A recent survey showed that 43% of Canadians added to their existing debt thanks to the pandemic. With the added pressure of inflation – many are feeling the strain of making ends meet.
Every person in Canada has the option to reach out to a Licensed Insolvency Trustee to find a way to reduce their debt and resolve their financial issues.
In this podcast, John Adamson, Licensed Insolvency Trustee, discusses the two most popular options of debt relief. Today’s discussion focuses on the differences between filing a Consumer Proposal and Bankruptcy.

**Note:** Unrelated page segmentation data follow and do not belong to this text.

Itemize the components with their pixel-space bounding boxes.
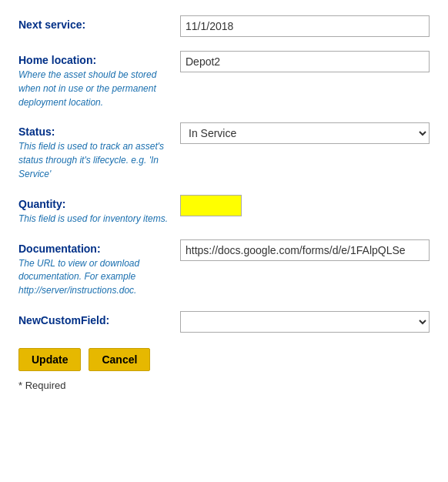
next-service-row: Next service: xyxy=(18,15,430,37)
home-location-hint: Where the asset should be stored when no… xyxy=(18,69,156,108)
status-select[interactable]: In Service Out of Service Maintenance Re… xyxy=(180,122,430,144)
home-location-input[interactable] xyxy=(180,51,430,72)
home-location-row: Home location: Where the asset should be… xyxy=(18,51,430,109)
required-note: * Required xyxy=(18,379,430,391)
next-service-label: Next service: xyxy=(18,18,172,31)
quantity-label-col: Quantity: This field is used for invento… xyxy=(18,195,180,226)
home-location-label-col: Home location: Where the asset should be… xyxy=(18,51,180,109)
update-button[interactable]: Update xyxy=(18,348,81,371)
status-row: Status: This field is used to track an a… xyxy=(18,122,430,180)
button-row: Update Cancel xyxy=(18,348,430,371)
cancel-button[interactable]: Cancel xyxy=(89,348,150,371)
custom-field-label-col: NewCustomField: xyxy=(18,311,180,328)
custom-field-label: NewCustomField: xyxy=(18,314,172,326)
quantity-label: Quantity: xyxy=(18,198,172,210)
home-location-label: Home location: xyxy=(18,54,172,66)
documentation-row: Documentation: The URL to view or downlo… xyxy=(18,239,430,297)
next-service-input[interactable] xyxy=(180,15,430,37)
quantity-input-col xyxy=(180,195,430,216)
documentation-input-col xyxy=(180,239,430,261)
quantity-input[interactable] xyxy=(180,195,242,216)
quantity-hint: This field is used for inventory items. xyxy=(18,213,168,224)
next-service-label-col: Next service: xyxy=(18,15,180,32)
home-location-input-col xyxy=(180,51,430,72)
status-input-col: In Service Out of Service Maintenance Re… xyxy=(180,122,430,144)
documentation-input[interactable] xyxy=(180,239,430,261)
status-hint: This field is used to track an asset's s… xyxy=(18,141,164,179)
next-service-input-col xyxy=(180,15,430,37)
documentation-label-col: Documentation: The URL to view or downlo… xyxy=(18,239,180,297)
custom-field-input-col xyxy=(180,311,430,333)
custom-field-row: NewCustomField: xyxy=(18,311,430,333)
status-label-col: Status: This field is used to track an a… xyxy=(18,122,180,180)
quantity-row: Quantity: This field is used for invento… xyxy=(18,195,430,226)
documentation-hint: The URL to view or download documentatio… xyxy=(18,258,139,296)
status-label: Status: xyxy=(18,126,172,138)
custom-field-select[interactable] xyxy=(180,311,430,333)
documentation-label: Documentation: xyxy=(18,243,172,255)
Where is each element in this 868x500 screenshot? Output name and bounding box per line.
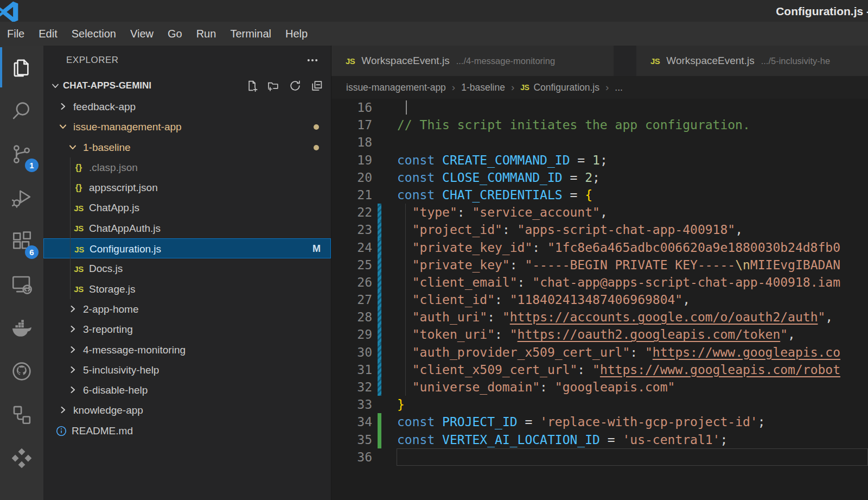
tree-item-5-inclusivity-help[interactable]: 5-inclusivity-help: [43, 360, 331, 380]
code-text: "client_id": "118402413487406969804",: [397, 291, 690, 308]
code-line-16[interactable]: 16: [331, 99, 868, 116]
workspace-root-row[interactable]: CHAT-APPS-GEMINI: [43, 75, 331, 97]
activity-item-remote-explorer[interactable]: [0, 263, 43, 306]
activity-item-explorer[interactable]: [0, 46, 43, 89]
line-number[interactable]: 30: [331, 344, 372, 361]
tree-item-1-baseline[interactable]: 1-baseline: [43, 137, 331, 157]
code-line-34[interactable]: 34const PROJECT_ID = 'replace-with-gcp-p…: [331, 413, 868, 431]
editor-tab-1[interactable]: JSWorkspaceEvent.js.../4-message-monitor…: [331, 46, 614, 76]
menu-item-edit[interactable]: Edit: [31, 22, 64, 46]
line-number[interactable]: 31: [331, 361, 372, 378]
line-number[interactable]: 29: [331, 326, 372, 343]
tree-item-chatapp-js[interactable]: JSChatApp.js: [43, 198, 331, 218]
code-text: const VERTEX_AI_LOCATION_ID = 'us-centra…: [397, 431, 727, 448]
menu-item-help[interactable]: Help: [278, 22, 315, 46]
tree-item-feedback-app[interactable]: feedback-app: [43, 97, 331, 117]
activity-item-extensions[interactable]: 6: [0, 219, 43, 263]
line-number[interactable]: 18: [331, 134, 372, 151]
menu-item-run[interactable]: Run: [189, 22, 224, 46]
code-line-35[interactable]: 35const VERTEX_AI_LOCATION_ID = 'us-cent…: [331, 431, 868, 448]
tree-item-label: 1-baseline: [83, 137, 131, 157]
tree-item-docs-js[interactable]: JSDocs.js: [43, 258, 331, 279]
tree-item-readme-md[interactable]: README.md: [43, 421, 331, 441]
code-line-21[interactable]: 21const CHAT_CREDENTIALS = {: [331, 186, 868, 204]
activity-item-docker[interactable]: [0, 306, 43, 350]
code-line-28[interactable]: 28 "auth_uri": "https://accounts.google.…: [331, 308, 868, 326]
js-file-icon: JS: [650, 56, 660, 66]
tree-item-4-message-monitoring[interactable]: 4-message-monitoring: [43, 340, 331, 360]
line-number[interactable]: 27: [331, 291, 372, 308]
tree-item-appsscript-json[interactable]: {}appsscript.json: [43, 178, 331, 198]
code-line-32[interactable]: 32 "universe_domain": "googleapis.com": [331, 378, 868, 396]
activity-item-github[interactable]: [0, 350, 43, 393]
code-line-31[interactable]: 31 "client_x509_cert_url": "https://www.…: [331, 361, 868, 378]
line-number[interactable]: 20: [331, 169, 372, 186]
breadcrumb-item-1-baseline[interactable]: 1-baseline: [461, 82, 505, 93]
line-number[interactable]: 22: [331, 204, 372, 221]
menu-item-view[interactable]: View: [123, 22, 161, 46]
explorer-actions: [245, 79, 323, 92]
code-line-29[interactable]: 29 "token_uri": "https://oauth2.googleap…: [331, 326, 868, 343]
code-area[interactable]: 1617// This script initiates the app con…: [331, 99, 868, 500]
activity-item-gemini-assist[interactable]: [0, 436, 43, 480]
code-line-24[interactable]: 24 "private_key_id": "1fc8e6a465adbc0066…: [331, 239, 868, 256]
breadcrumb-item-issue-management-app[interactable]: issue-management-app: [346, 82, 446, 93]
line-number[interactable]: 33: [331, 396, 372, 413]
code-line-26[interactable]: 26 "client_email": "chat-app@apps-script…: [331, 274, 868, 291]
code-line-18[interactable]: 18: [331, 134, 868, 151]
line-number[interactable]: 19: [331, 151, 372, 169]
code-line-36[interactable]: 36: [331, 448, 868, 466]
new-file-icon[interactable]: [245, 79, 258, 92]
breadcrumb-item-[interactable]: ...: [615, 82, 623, 93]
code-line-27[interactable]: 27 "client_id": "118402413487406969804",: [331, 291, 868, 308]
code-line-33[interactable]: 33}: [331, 396, 868, 413]
tree-item-chatappauth-js[interactable]: JSChatAppAuth.js: [43, 218, 331, 238]
line-number[interactable]: 24: [331, 239, 372, 256]
line-number[interactable]: 26: [331, 274, 372, 291]
line-number[interactable]: 36: [331, 448, 372, 466]
activity-item-search[interactable]: [0, 89, 43, 132]
activity-item-run-debug[interactable]: [0, 176, 43, 219]
line-number[interactable]: 17: [331, 116, 372, 134]
line-number[interactable]: 21: [331, 186, 372, 204]
refresh-icon[interactable]: [289, 79, 302, 92]
new-folder-icon[interactable]: [267, 79, 280, 92]
breadcrumb-item-configuration-js[interactable]: Configuration.js: [533, 82, 599, 93]
code-line-23[interactable]: 23 "project_id": "apps-script-chat-app-4…: [331, 221, 868, 238]
menu-item-selection[interactable]: Selection: [65, 22, 123, 46]
tree-item-clasp-json[interactable]: {}.clasp.json: [43, 157, 331, 178]
line-number[interactable]: 28: [331, 308, 372, 326]
tree-item-6-disable-help[interactable]: 6-disable-help: [43, 380, 331, 400]
menu-item-go[interactable]: Go: [161, 22, 189, 46]
collapse-all-icon[interactable]: [310, 79, 323, 92]
tree-item-3-reporting[interactable]: 3-reporting: [43, 319, 331, 339]
editor-tab-2[interactable]: JSWorkspaceEvent.js.../5-inclusivity-he: [636, 46, 868, 76]
activity-item-source-control[interactable]: 1: [0, 132, 43, 176]
tree-item-label: appsscript.json: [89, 178, 158, 198]
tree-item-2-app-home[interactable]: 2-app-home: [43, 299, 331, 319]
tree-item-issue-management-app[interactable]: issue-management-app: [43, 117, 331, 137]
tree-item-configuration-js[interactable]: JSConfiguration.jsM: [43, 238, 331, 258]
files-icon: [10, 56, 33, 79]
code-line-22[interactable]: 22 "type": "service_account",: [331, 204, 868, 221]
code-line-17[interactable]: 17// This script initiates the app confi…: [331, 116, 868, 134]
activity-item-project-manager[interactable]: [0, 393, 43, 436]
code-line-19[interactable]: 19const CREATE_COMMAND_ID = 1;: [331, 151, 868, 169]
json-file-icon: {}: [72, 161, 86, 175]
menu-item-file[interactable]: File: [0, 22, 31, 46]
tree-item-knowledge-app[interactable]: knowledge-app: [43, 400, 331, 420]
tree-item-storage-js[interactable]: JSStorage.js: [43, 279, 331, 299]
line-number[interactable]: 16: [331, 99, 372, 116]
line-number[interactable]: 35: [331, 431, 372, 448]
line-number[interactable]: 32: [331, 378, 372, 396]
json-file-icon: {}: [72, 181, 86, 195]
code-line-25[interactable]: 25 "private_key": "-----BEGIN PRIVATE KE…: [331, 256, 868, 274]
code-line-30[interactable]: 30 "auth_provider_x509_cert_url": "https…: [331, 344, 868, 361]
code-line-20[interactable]: 20const CLOSE_COMMAND_ID = 2;: [331, 169, 868, 186]
menu-item-terminal[interactable]: Terminal: [223, 22, 278, 46]
gutter-modified-indicator: [378, 274, 381, 291]
line-number[interactable]: 34: [331, 413, 372, 431]
line-number[interactable]: 23: [331, 221, 372, 238]
more-actions-icon[interactable]: [306, 54, 319, 67]
line-number[interactable]: 25: [331, 256, 372, 274]
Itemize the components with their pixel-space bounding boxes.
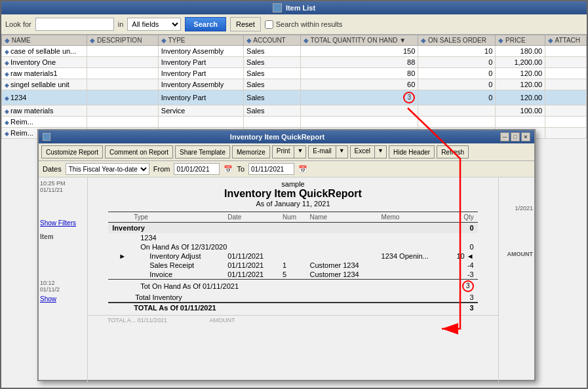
cell-type: Inventory Part [158,68,243,79]
dates-period-select[interactable]: This Fiscal Year-to-date This Month Cust… [66,163,149,175]
show-label: Show [40,295,86,303]
email-dropdown-arrow[interactable]: ▼ [336,146,347,158]
cell-account: Sales [244,46,301,57]
from-label: From [153,165,170,173]
tot-qty-circled: 3 [462,280,474,292]
invoice-type: Invoice [130,270,224,280]
cell-sales-order: 0 [418,90,496,105]
cell-sales-order [418,105,496,117]
table-row[interactable]: ◆1234 Inventory Part Sales 3 0 120.00 [2,90,587,105]
modal-toolbar: Customize Report Comment on Report Share… [39,143,534,161]
main-window: Item List Look for in All fields Name De… [0,0,588,389]
cell-qty: 80 [300,68,418,79]
adjust-memo: 1234 Openin... [378,251,446,261]
cell-type: Service [158,105,243,117]
grand-total-row: TOTAL As Of 01/11/2021 3 [108,303,477,312]
adjust-type: Inventory Adjust [130,251,224,261]
print-dropdown-arrow[interactable]: ▼ [294,146,305,158]
in-label: in [118,20,124,28]
search-within-checkbox[interactable] [265,20,273,29]
share-template-button[interactable]: Share Template [175,145,230,158]
email-split-button: E-mail ▼ [308,145,347,158]
cell-name: ◆1234 [2,90,87,105]
close-button[interactable]: × [521,132,530,141]
from-date-input[interactable] [174,163,220,175]
sales-receipt-type: Sales Receipt [130,261,224,270]
cell-attach [545,79,587,90]
adjust-qty: 10 ◄ [446,251,478,261]
table-row[interactable]: ◆Reim... [2,117,587,128]
look-for-input[interactable] [35,18,114,31]
cell-price [496,117,545,128]
cell-name: ◆raw materials1 [2,68,87,79]
cell-attach [545,46,587,57]
cell-name: ◆case of sellable un... [2,46,87,57]
show-filters-section: Show Filters [40,219,86,227]
excel-button[interactable]: Excel [351,146,375,158]
cell-description [87,46,159,57]
col-type-header [108,212,130,223]
cell-description [87,105,159,117]
cell-name: ◆Inventory One [2,57,87,68]
quickreport-modal: Inventory Item QuickReport ─ □ × Customi… [37,129,536,381]
calendar-from-icon[interactable]: 📅 [224,165,233,174]
print-button[interactable]: Print [273,146,295,158]
calendar-to-icon[interactable]: 📅 [298,165,307,174]
col-qty-header: Qty [446,212,478,223]
table-row[interactable]: ◆raw materials Service Sales 100.00 [2,105,587,117]
refresh-button[interactable]: Refresh [437,145,469,158]
on-hand-label: On Hand As Of 12/31/2020 [130,242,446,251]
invoice-num: 5 [279,270,305,280]
cell-price: 180.00 [496,46,545,57]
cell-price: 120.00 [496,79,545,90]
cell-description [87,79,159,90]
modal-window-icon [43,133,50,141]
report-title: Inventory Item QuickReport [88,188,498,200]
hide-header-button[interactable]: Hide Header [389,145,435,158]
bottom-partial-row: TOTAL A... 01/11/2021 AMOUNT [88,315,498,325]
cell-account [244,117,301,128]
to-label: To [237,165,245,173]
timestamp-1: 10:25 PM 01/11/21 [40,180,86,193]
search-button[interactable]: Search [185,17,226,31]
cell-sales-order: 0 [418,57,496,68]
item-1234-row: 1234 [108,233,477,242]
col-header-attach: ◆ ATTACH [545,35,587,46]
excel-dropdown-arrow[interactable]: ▼ [375,146,386,158]
tot-on-hand-label: Tot On Hand As Of 01/11/2021 [130,280,446,293]
email-button[interactable]: E-mail [309,146,336,158]
tot-on-hand-qty: 3 [446,280,478,293]
table-row[interactable]: ◆raw materials1 Inventory Part Sales 80 … [2,68,587,79]
customize-report-button[interactable]: Customize Report [41,145,103,158]
cell-description [87,57,159,68]
table-row[interactable]: ◆case of sellable un... Inventory Assemb… [2,46,587,57]
cell-type: Inventory Part [158,57,243,68]
sales-receipt-date: 01/11/2021 [224,261,279,270]
to-date-input[interactable] [248,163,294,175]
cell-type [158,117,243,128]
comment-on-report-button[interactable]: Comment on Report [105,145,173,158]
cell-type: Inventory Assembly [158,46,243,57]
reset-button[interactable]: Reset [230,17,261,31]
cell-description [87,68,159,79]
show-filters-label[interactable]: Show Filters [40,219,76,227]
minimize-button[interactable]: ─ [500,132,509,141]
total-inventory-label: Total Inventory [130,293,446,303]
cell-account: Sales [244,68,301,79]
sales-receipt-row: Sales Receipt 01/11/2021 1 Customer 1234… [108,261,477,270]
cell-account: Sales [244,79,301,90]
memorize-button[interactable]: Memorize [232,145,270,158]
right-panel: 1/2021 AMOUNT [498,177,534,382]
item-list-table: ◆ NAME ◆ DESCRIPTION ◆ TYPE ◆ ACCOUNT ◆ … [1,35,587,139]
cell-description [87,90,159,105]
table-row[interactable]: ◆Inventory One Inventory Part Sales 88 0… [2,57,587,68]
col-type-label: Type [130,212,224,223]
table-row[interactable]: ◆singel sellable unit Inventory Assembly… [2,79,587,90]
maximize-button[interactable]: □ [511,132,520,141]
cell-attach [545,90,587,105]
col-header-type: ◆ TYPE [158,35,243,46]
cell-attach [545,128,587,139]
fields-select[interactable]: All fields Name Description [127,18,181,31]
grand-total-label: TOTAL As Of 01/11/2021 [130,303,446,312]
main-toolbar: Look for in All fields Name Description … [1,14,587,35]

Questions answered include:
- What happens when I can’t service the debt I have
- How a Consumer Proposal affects your credit rating to a lesser degree than Bankruptcy
- Will you lose your car or home when you become insolvent
- The benefits of filing a Consumer Proposal vs Bankruptcy
- How credit counseling can identify problems and help with budget planning for the future
Licensed Insolvency Trustees are federally regulated and approved by the Canadian government. They are the ones that will give you honest advice about all the options that are available for your unique financial situation. Get the facts from an experienced debt expert before you make any decisions.
Read the Transcript
Wayne Kay 0:03
Welcome to another edition of the Debt Matters podcast where we love to help Canadians find solutions to their debt with Licensed Insolvency Trustees from across Canada. My name is Wayne Kay and coming up on today’s show, we’re going to be talking about the different financial tools and options available to someone with debt.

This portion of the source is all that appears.